How to merge two or three 3D arrays in python?

5.6k views Asked by At

I have time series data in hdf format. I use the code below to read the data from the hdf files. Now I tried to join data on the basis of latitude and longitude for those data having same jdn (julian day number). Data with same julian day number represent the continuous spatial data

import glob
import numpy as np
import os
from pyhdf.SD import SD,SDC


files = glob.glob('MOD04*')
files.sort()
for f in files:
    product = f[0:5]+ '-Atmospheric Product'
    year = f[10:14]
    jdn = f[14:17] # julian day number

    # Read dataset.
    hdf = SD(f, SDC.READ)
    data3D = hdf.select('Deep_Blue_Aerosol_Optical_Depth_550_Land')
    data = data3D[:,:].astype(np.double)

    # Read geolocation dataset 
    lat = hdf.select('Latitude')
    latitude = lat[:,:]
    lon = hdf.select('Longitude')
    longitude = lon[:,:]

my data are attached in this link: https://drive.google.com/folderview?id=0B2rkXkOkG7ExX2lTTWEySU1fOWc&usp=sharing

2

There are 2 answers

5
Heather QC On BEST ANSWER

Numpy's hstack, vstack, or dstack (depending on the axis you'd like to join the arrays) will join multidimensional arrays.

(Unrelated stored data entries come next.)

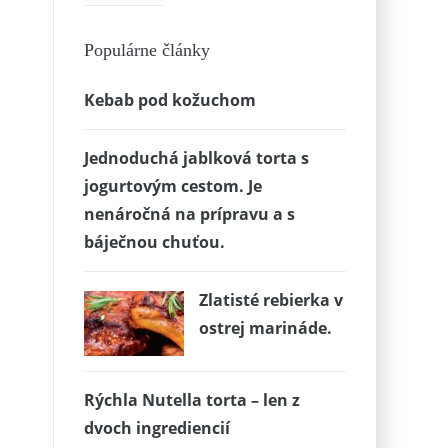
Populárne články
Kebab pod kožuchom
Jednoduchá jablková torta s
jogurtovým cestom. Je
nenáročná na prípravu a s
báječnou chuťou.
Zlatisté rebierka v
ostrej marináde.
Rýchla Nutella torta – len z
dvoch ingrediencií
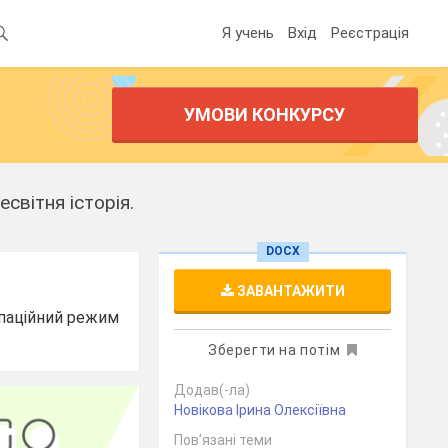
Я учень
Вхід
Реєстрація
УМОВИ КОНКУРСУ
есвітня історія.
DOCX
ЗАВАНТАЖИТИ
купаційний режим
Зберегти на потім
Додав(-ла)
Новікова Ірина Олексіївна
Пов’язані теми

Note that for MODIS aerosol data specifically, using hstack to join the arrays will occasionally throw an error because sometimes the arrays are 203 x 135 and sometimes 204 x 135 so the horizontal dimension won't always match

Building on your code (not pretty, but functional):

import glob
import numpy as np
import os
from pyhdf.SD import SD,SDC


files = glob.glob('MOD04*')
files.sort()
for n, f in enumerate(files):
    product = f[0:5]+ '-Atmospheric Product'
    year = f[10:14]
    jdn = f[14:17] # julian day number

    # Read dataset.
    hdf = SD(f, SDC.READ)
    data3D = hdf.select('Deep_Blue_Aerosol_Optical_Depth_550_Land')
    data = data3D[:,:].astype(np.double)

   # Read geolocation dataset 
    lat = hdf.select('Latitude')
    latitude = lat[:,:]
    lon = hdf.select('Longitude')
    longitude = lon[:,:]

    if n != 0 and jdn != old_jdn:
        #do analysis; write to file for later analysis; etc.
        pass

    if n == 0 or jdn != old_jdn:
        data_timeseries = data
        latitude_timeseries = latitude
        longitude_timeseries = longitude
    else:
        data_timeseries = np.vstack((data_timeseries, data))
        latitude_timeseries = np.vstack((latitude_timeseries, latitude))
        longitude_timeseries = np.vstack((longitude_timeseries, longitude))

    print data_timeseries.shape
    print latitude_timeseries.shape
    print longitude_timeseries.shape

    old_jdn = jdn
0
Gabriel123 On

just to follow up on Heather QC' answer, here is an illustration of the np.stack functions and which dimensions are concerned:

arr1 = np.array([[[1,2],[2,3]],
                 [[1,2],[2,3]],
                 [[1,2],[2,3]]])

arr2 = np.array([[[5,6],[8,7]],
                 [[7,6],[7,8]],
                 [[6,7],[7,8]]])

print("arr1 shape  ", arr1.shape)    
print("arr2 shape  ", arr2.shape)    
print("vstack shape", np.vstack((arr1, arr2)).shape)
print("hstack shape", np.hstack((arr1, arr2)).shape)
print("dstack shape", np.dstack((arr1, arr2)).shape)

>>> arr1 shape   (3, 2, 2)
>>> arr2 shape   (3, 2, 2)
>>> vstack shape (6, 2, 2)
>>> hstack shape (3, 4, 2)
>>> dstack shape (3, 2, 4)